Unleashing innovation to help Pakistan progress in online market
Karachi: There is a great potential in the online market which is allowing young entrepreneurs to kick off their own businesses and earn enormous money through a unique and effective idea.
“It’s all about an idea. If you can come up with an innovative thought and have the ability to execute it online, you can be the next millionaire,” said Muhammad Mubashir, a final-year student of the Department of Computer Information & Systems of the NED University and the group head of the Axon team which won the ‘Sabeen Mahmud most innovative civic hack award’, on Sunday.
Talking to The News at a three-day hackathon ‘the I Am Karachi Innovation Challenge’ organised by the Pakistan Innovation Foundation and the I AM Karachi Consortium in collaboration with the Karachi Youth Initiative at the Habib Universtiy, he said future belonged to the online market and it had already showed its immeasurable potentials.
“Mark Zuckerberg has pushed the world into a new era through a simple but magical idea of Facebook,” he said. “He was a co-founder of the social networking website which was launched officially in 2004, the time when he was just 20 years old.”
Mubashir, who is also the Microsoft Student Partner in the Ned University, said Evan Spiegel and Bobby Murphy had also proved their skills at young ages by introducing Snapchat, a video messaging application, in 2011 and it broke the online the market.
“There are several examples which show that the world is moving at a very rapid pace to grab the latest technology but our society has been unfortunate to realise the backward era we are living in,” he said. “Our developers have been successful in hitting the online market but we cannot prosperous in a real sense unless we mark our signature by introducing innovative online platforms.”
He said it was a great experience to contest with the best brains in the town and the learning process had more worth than winning the award.
Talking about the app which won the special prize in the category of law and security, he said it allowed users to check information about crimes by using online maps on run time.
“It also allows users to report any crime or accident by taking picture on their gadgets and the server of the concerned department will receive it digitally with necessary details of time and location.”

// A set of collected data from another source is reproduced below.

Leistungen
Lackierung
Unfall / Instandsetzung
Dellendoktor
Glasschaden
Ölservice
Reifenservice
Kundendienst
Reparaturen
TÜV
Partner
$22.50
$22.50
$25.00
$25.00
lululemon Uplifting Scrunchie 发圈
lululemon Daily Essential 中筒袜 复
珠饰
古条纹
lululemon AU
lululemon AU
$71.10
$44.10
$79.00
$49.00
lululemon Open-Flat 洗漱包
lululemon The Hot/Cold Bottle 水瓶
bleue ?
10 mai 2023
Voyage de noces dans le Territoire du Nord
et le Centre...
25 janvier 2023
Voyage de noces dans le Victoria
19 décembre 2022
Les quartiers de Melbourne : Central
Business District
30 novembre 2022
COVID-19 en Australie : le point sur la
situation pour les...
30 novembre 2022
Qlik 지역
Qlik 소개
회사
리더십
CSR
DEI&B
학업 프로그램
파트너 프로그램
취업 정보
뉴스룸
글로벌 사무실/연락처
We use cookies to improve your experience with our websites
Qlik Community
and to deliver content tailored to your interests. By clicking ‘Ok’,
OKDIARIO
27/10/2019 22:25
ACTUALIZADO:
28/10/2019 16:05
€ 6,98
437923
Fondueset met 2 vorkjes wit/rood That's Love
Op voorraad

Mubashir said the organisers deserved appreciations and there was a dire need to arrange such competitions which could help Pakistani youth polish their skills to hunt for inventive ideas.
Jameel Yusuf, the president of the I AM Karachi consortium said there was a dearth of spaces and opportunities for the people of Karachi, particularly the youth, where they could come together to solve some of the most pressing issues of Karachi innovatively.
“This activity fits perfectly with our objective of reclaiming public spaces and bringing people together under one platform. Our aim is to create a peaceful and vibrant city which can only be made possible through activities like these.”
He said the contest helped create innovative solutions in 5 key areas – education, health, law and security, transportation and environment, and arts, culture and sports. A total of 396 teams and 958 individuals participated in the competition, and the winners of each category would have an opportunity to be incubated at the Nest I/O.
“The theme partner groups will sponsor and work with the winning teams to help transform their idea into real impact of Karachi.” Athar Osama, the founder and CEO of the Pakistan Innovation Foundation, said citizens’ innovation was critical to the development and progress of nations.
“Pakistan, as a country, and Karachi, as a city, is in dire need for innovation to solve the myriad of problems it finds itself in today.”